Pfizer entered into an agreement with BioAtla potentially worth more than $1 billion to develop a new class of antibody therapeutics for the treatment of cancer, BioAtla announced. The companies plan to use BioAtla's Conditionally Active Biologic (CAB) platform in combination with Pfizer's antibody drug conjugate (ADC) payloads. "This agreement...provides an exciting opportunity to further explore innovative and potentially breakthrough technologies in the treatment of human cancers," remarked Bob Abraham, head of Pfizer's Oncology-Rinat R&D group.
Under the agreed terms, Pfizer and BioAtla will each receive a licence to the other's technology to develop and commercialise several CAB-ADC antibodies. Pfizer will additionally receive an exclusive option to develop and commercialise BioAtla's CAB antibodies that target CTLA4.
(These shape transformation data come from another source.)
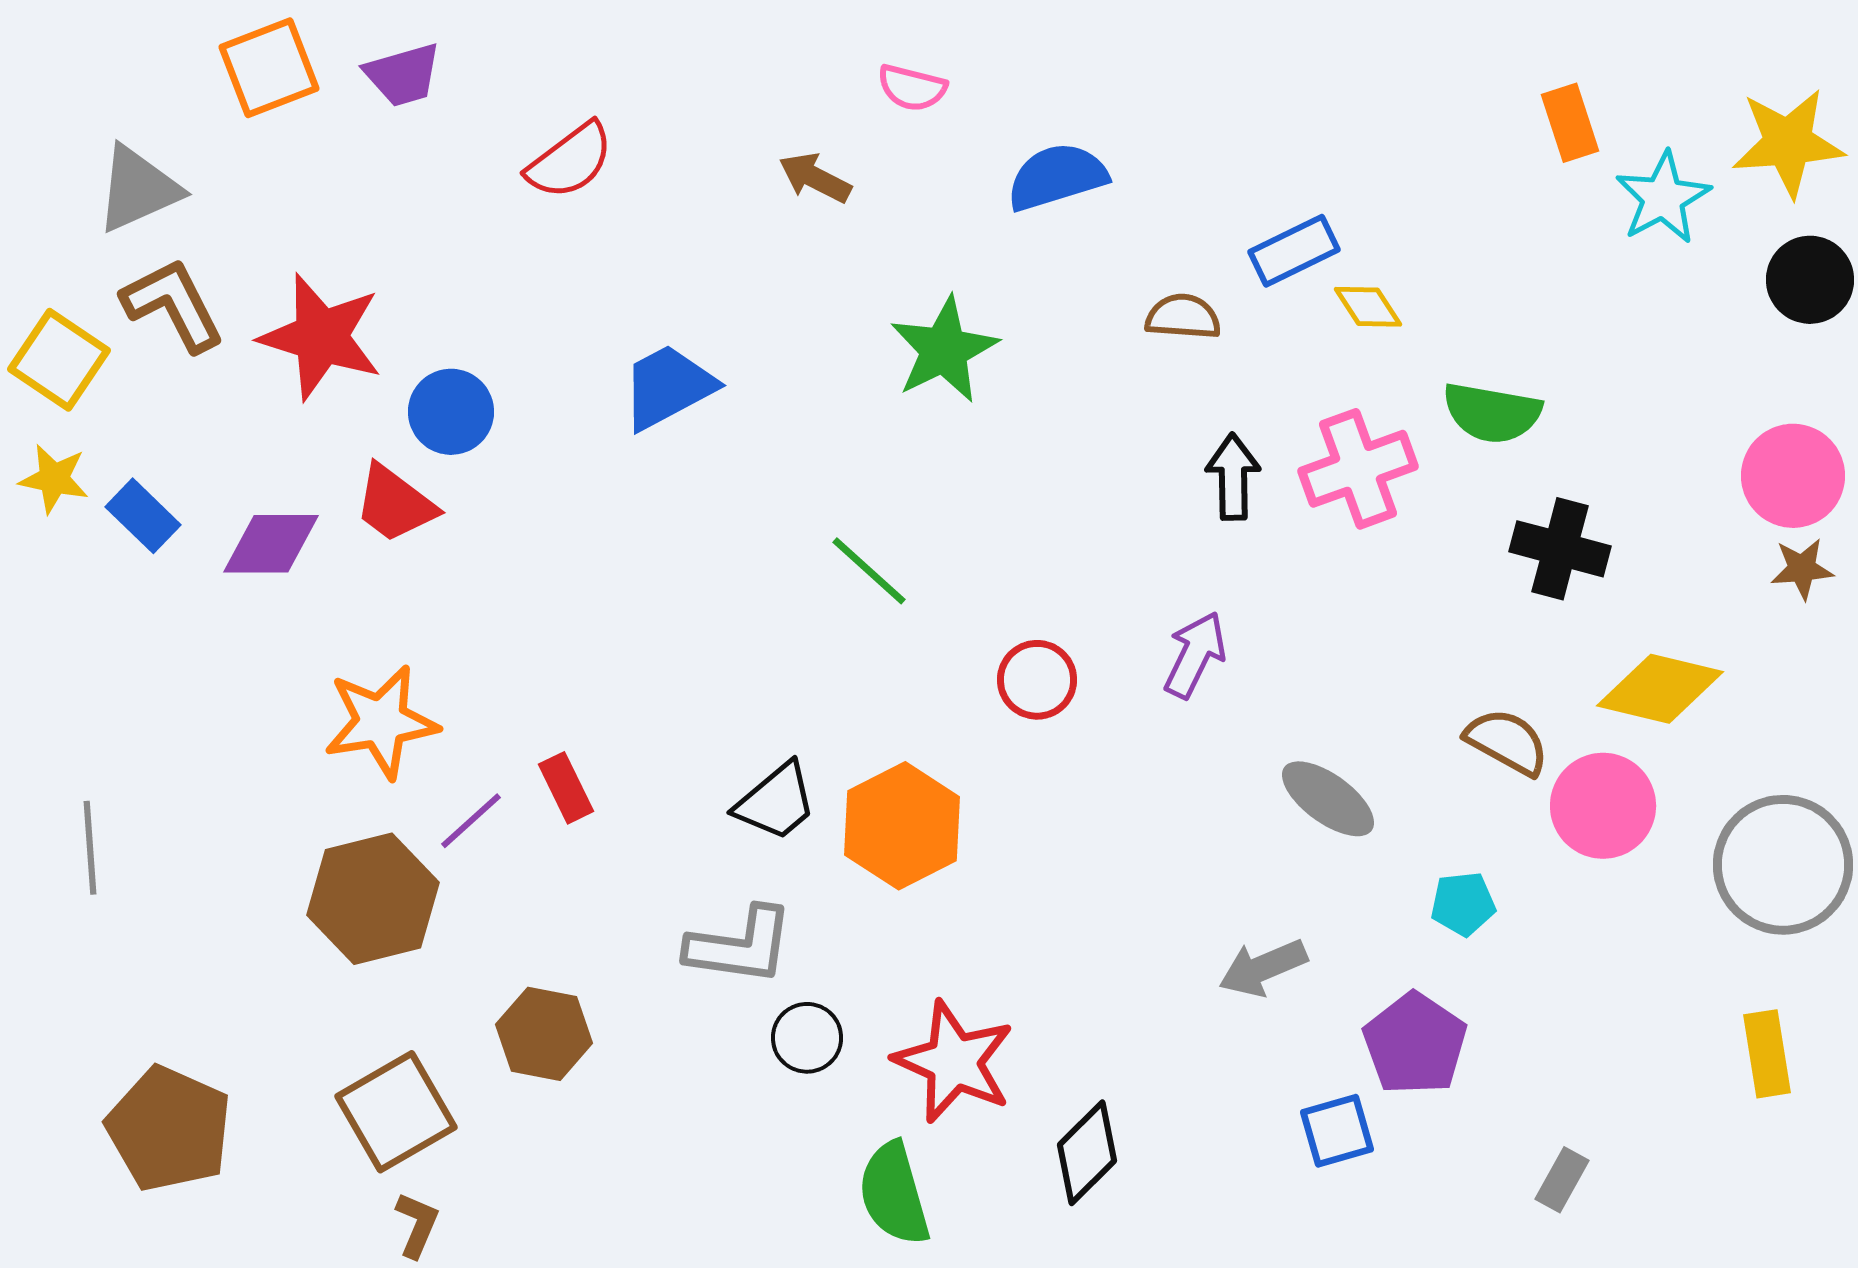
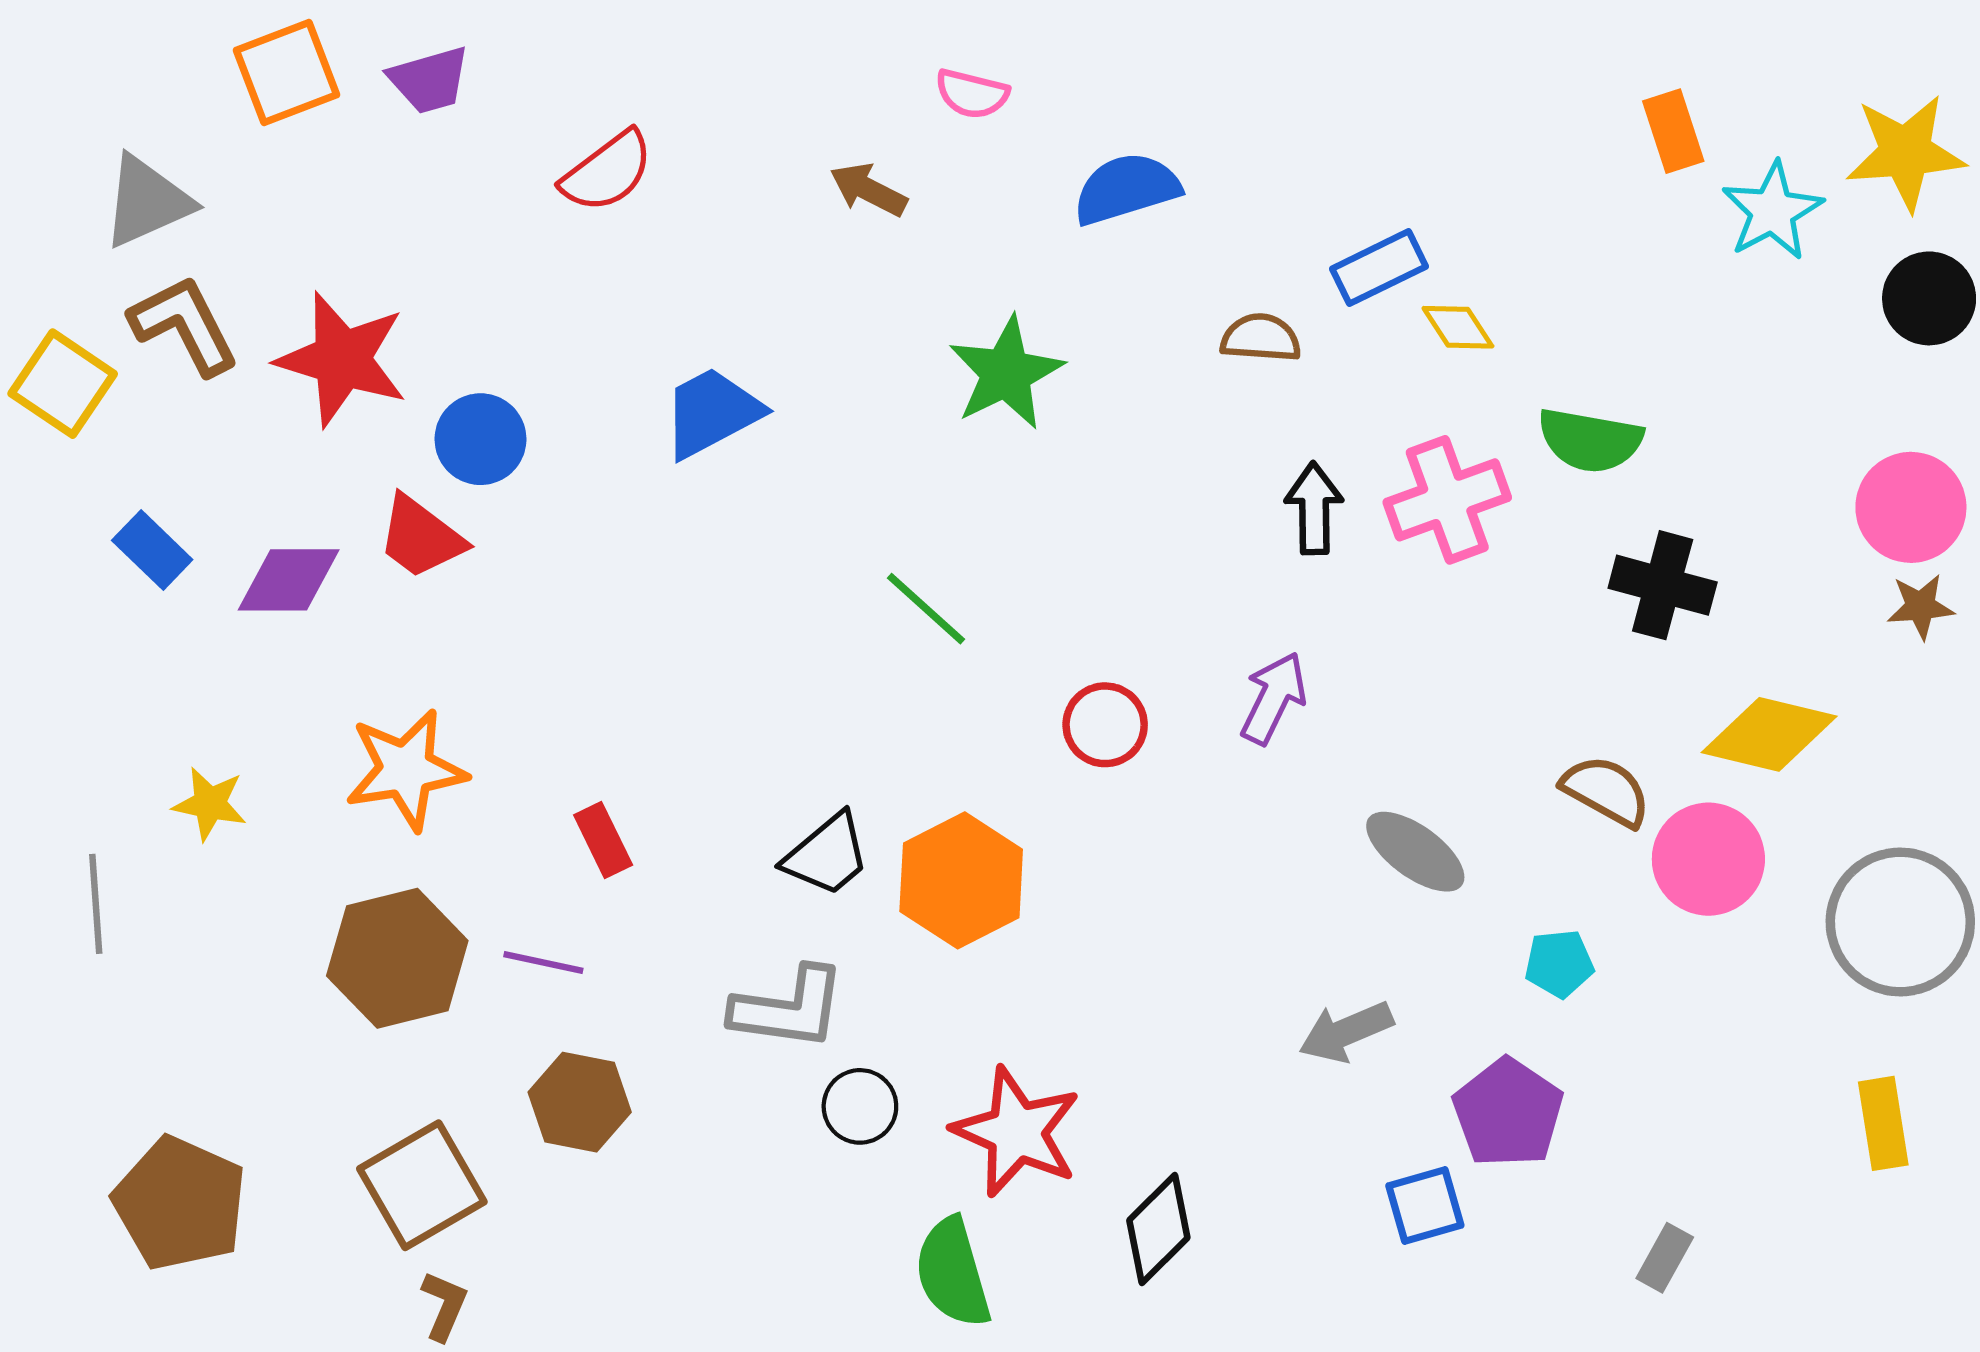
yellow star: (54, 479) -> (210, 804), moved
purple line: (471, 821) -> (543, 963), moved, turned 54

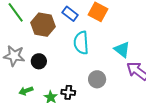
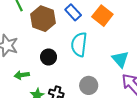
black circle: (39, 61) -> (49, 57), moved
green arrow: (26, 91) -> (22, 75), moved

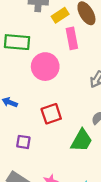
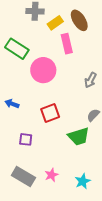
green rectangle: (17, 42) -> (17, 49), turned 30
green trapezoid: (82, 140) -> (79, 136), turned 45

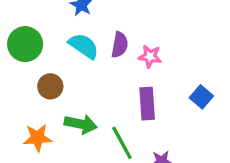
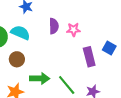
cyan semicircle: (84, 46) -> (20, 33), moved
purple rectangle: (147, 104) -> (89, 57), moved

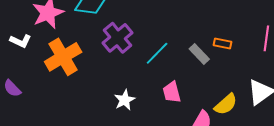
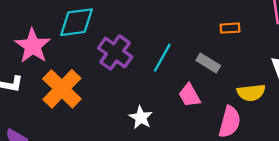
gray rectangle: (199, 54) -> (208, 63), moved
yellow semicircle: (226, 104) -> (251, 93), turned 50

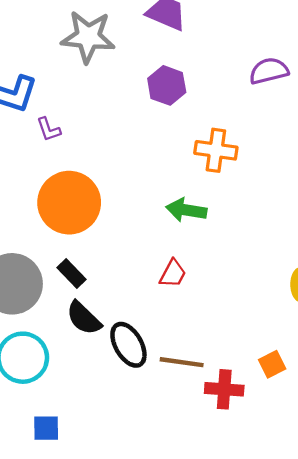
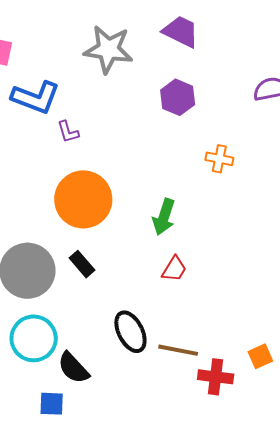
orange cross: (216, 150) -> (219, 159), size x0.7
green arrow: (186, 210) -> (164, 217), moved, turned -84
black semicircle: (84, 318) -> (73, 368), moved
Meanwhile, both drugmakers are eligible for milestone payments and royalties based on individual CAB-ADC antibody candidates developed and commercialised by the other company. Including the CTLA4 option and licence, BioAtla is eligible to receive more than $1 billion in up-front, regulatory and sales milestone payments, as well as up to double-digit tiered marginal royalties on potential future product sales.
BioAtla noted that CAB-ADC antibodies seek to overcome the inherent limitations of current ADC antibody technology by actively binding to antigens expressed on cancer cells in tumour tissue, but not antigens expressed on normal cells in non-diseased tissues. The drugmaker added that this approach could permit the preferential targeting of tumour tissues by ADCs, thus increasing the efficacy-safety ratios of CAB-ADCs relative to their conventional counterparts.